A small group of far-right supporters gathered at a Melbourne beachside park on Australia Day, while thousands marched through city streets calling for the national day to be scrapped or rescheduled.
Protesters at Parliament House chanted "always was, always will be, Aboriginal land" before walking through the city.
Tarneen Onus-Williams, who was introducing speakers during the rally, shouted to the crowd "f... Australia" and "I hope it burns to the ground".
Flowers and artwork were stacked at the steps, alongside signs reading 'pay the rent' and a giant cardboard coffin daubed with 'colonisation'.
Protester Pauline Williams said she couldn't understand why it was an issue to change the date.
"If there's so many people that it offends, because it's the anniversary of the invasion, my question is, why not change it?"
Melbourne kindergarten teacher Lily Ames, holding a sign, said she believed in equal rights.
"It's really important that young people are aware of what happened and the reason why the government said 'sorry'," she told AAP.
After the rally left to weave its way through the city, a handful of right-wing protesters arrived at the steps wearing Australian flags, but departed without incident.
Right-wing groups including The True Blue Crew and United Patriots Front headed to a reserve at St Kilda for a "citizens barbecue".
"This ... is the only actual Australia Day celebration which is taking place. Everything else is 'invasion day'," organiser Blair Cottrell said of the event in a social media post.
"Don't get sucked in by the brainwashing that's coming from the political and mainstream media which is legitimising and promoting this invasion day nonsense."
Up to 50 people attended the gathering at the reserve, where a heavy police presence included mounted officers, but no arrests were reported.
Mr Cottrell says Australia respects Aboriginal people.
"They have always been part of Australia. This is just leftists trying to create a big divide in our country," he said of the anti-Australia Day movement.
With an alcohol ban across the foreshore, the right-wing supporters played cricket and chatted surrounded by a dozen Australian flags.
Labor Leader Bill Shorten was one of many to speak about the protests during the day.
"(It) doesn't matter if you're on the far right or the far left, Australia Day shouldn't be an idiot magnet for a few yobbos and idiots," he said.
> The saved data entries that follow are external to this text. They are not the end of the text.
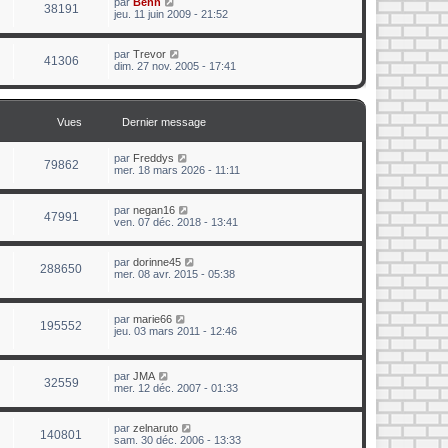
par
Benn
38191
jeu. 11 juin 2009 - 21:52
par
Trevor
41306
dim. 27 nov. 2005 - 17:41
Vues
Dernier message
par
Freddys
79862
mer. 18 mars 2026 - 11:11
par
negan16
47991
ven. 07 déc. 2018 - 13:41
par
dorinne45
288650
mer. 08 avr. 2015 - 05:38
par
marie66
195552
jeu. 03 mars 2011 - 12:46
par
JMA
32559
mer. 12 déc. 2007 - 01:33
par
zelnaruto
140801
sam. 30 déc. 2006 - 13:33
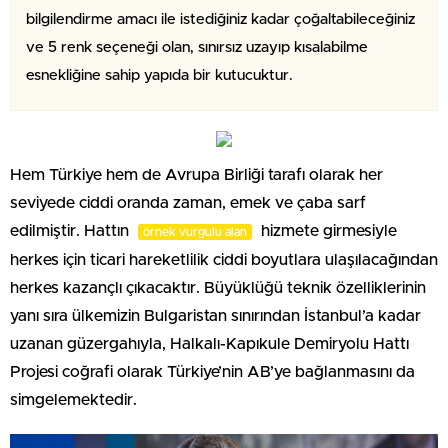
bilgilendirme amacı ile istediğiniz kadar çoğaltabileceğiniz
ve 5 renk seçeneği olan, sınırsız uzayıp kısalabilme
esnekliğine sahip yapıda bir kutucuktur.
Hem Türkiye hem de Avrupa Birliği tarafı olarak her
seviyede ciddi oranda zaman, emek ve çaba sarf
edilmiştir. Hattın
hizmete girmesiyle
örnek vurgulu alan
herkes için ticari hareketlilik ciddi boyutlara ulaşılacağından
herkes kazançlı çıkacaktır. Büyüklüğü teknik özelliklerinin
yanı sıra ülkemizin Bulgaristan sınırından İstanbul’a kadar
uzanan güzergahıyla, Halkalı-Kapıkule Demiryolu Hattı
Projesi coğrafi olarak Türkiye’nin AB’ye bağlanmasını da
simgelemektedir.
It's a day of national reflection, but people had to understand the history of Australia and "take the good with the bad", he added.
Among the crowd at the city rally was Australian Greens leader Richard Di Natale and state Greens MP Lidia Thorpe, the first female Aboriginal elected to the Victorian parliament.
Senator Di Natale said there should be a conversation about choosing a new date for Australia Day.
"We need to have a process to acknowledge why January 26 is not that day and to come together as a nation to talk about our history, to understand it more, to finally heal and then to come together," he told reporters.